Be warned! Massive ranting ahead!
<spoiler>
1. Like I said before, I hated her time-travel method. I don't quite get even how she time-traveled and the part I hate the absolute most is that she's in someone else's body. I just recently read a short story that had the same time-travel method, except that it was explained. I just find it disturbing and creepy, not to mention the amount of times it is said in the book how beautiful and perfect her looks are. Pretty nauseating. I just don't know how you could get used to looking in the mirror and not seeing yourself. That'd just be weird to me, even if I did happen to enter into a drop-dead gorgeous body. And Margaret acted like she was some freak of nature when she was in 1993. Boo hoo. Be happy with yourself for goodness sake! It seemed somewhat like the author was saying that you're not good enough if you're not beautiful. At least, that's the impression it gave to me.

2. It seemed to me that Ashton was infatuated with Mag. He couldn't have possibly actually loved her the way she was before Margaret entered her body, but he said he had. He really had to have fallen in love with Margaret, not Mag, and the blurriness there bothered me.

3. They're cousins. Okay so Margaret actually isn't, but the body she's in is. So what about children? Not a major point since cousins marrying isn't all that odd back then, but because of my other problems, it creeped me out more here.

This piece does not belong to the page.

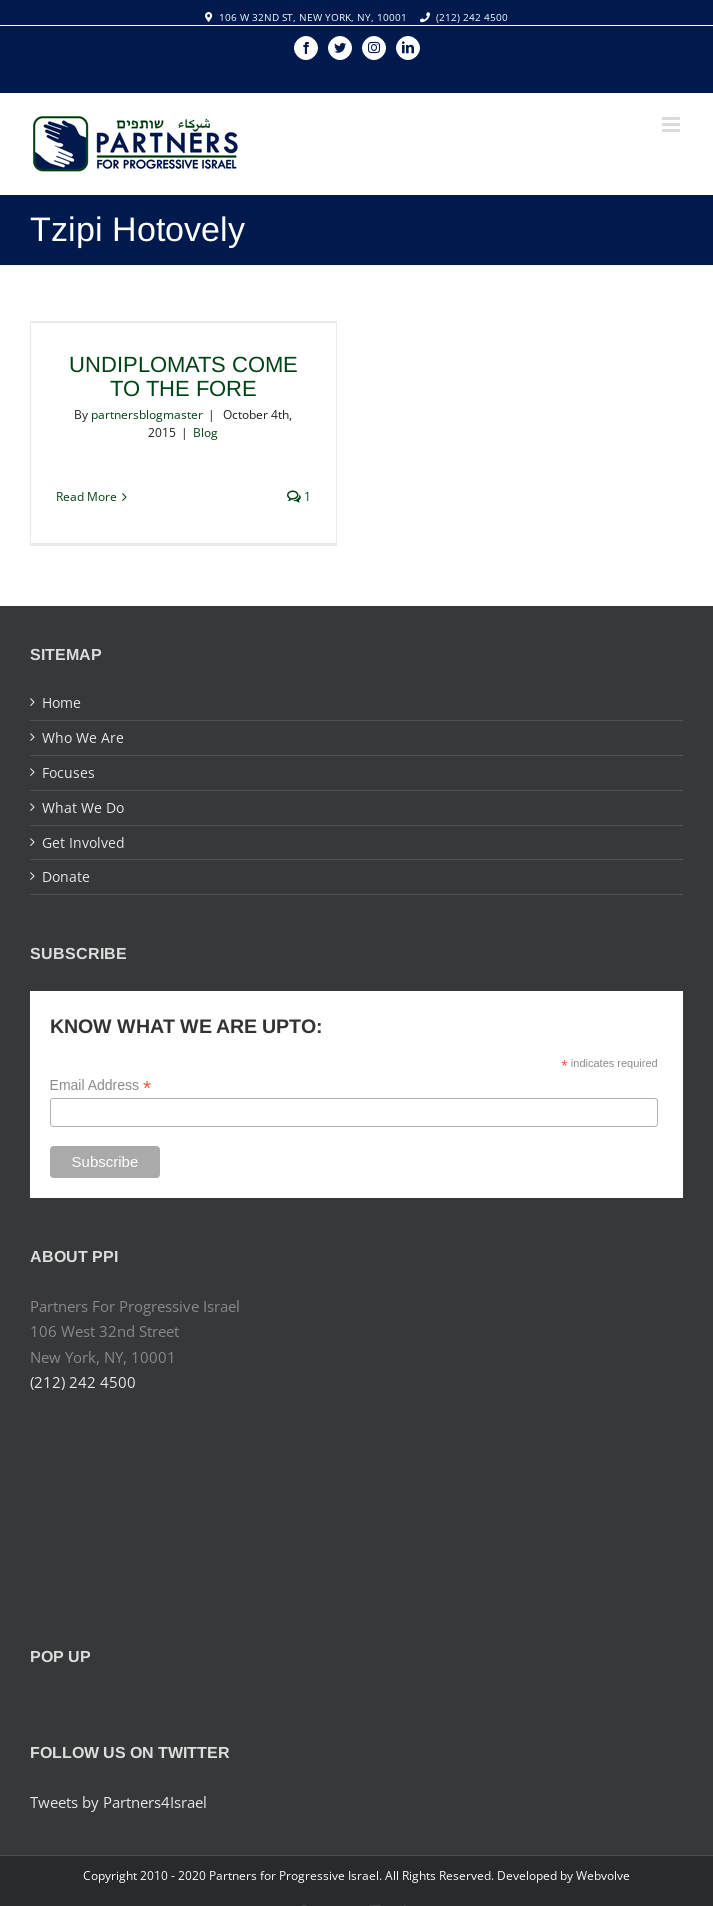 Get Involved (83, 842)
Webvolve (603, 1875)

4. Margaret's whole "revelation." She says now her parents and siblings never went to Cape Cod and are alive after all since they only went because of her and now she's back in time, and her parents only had two kids and not three. Umm no. If her parents never had her, then it would be impossible (yes, so is time-travel, but that's beside the point) for her to have gone back in time at all! She would have disappeared; she couldn't just be there now! Am I the only one who can see that?! Remember the photo featuring disappearing McFly's in Back to the Future? What comes around goes around. There's a few instances of that, but this is the one that bothers me most.

5. How did the papers show up? Seemed really unnecessary just to have Ashton believe her.

Had the back cover described how exactly Margaret time-traveled (like a mention of waking up in a strange body, perhaps?), maybe I wouldn't have had such a hard time with the concept and the other stuff wouldn't have bothered me as much. Who's to know?</spoiler> I promise, I'm really not crazy, even if my rants point to the contrary. I really think it could have been a great story, and I'm sure others will enjoy it, I just was left very disappointed.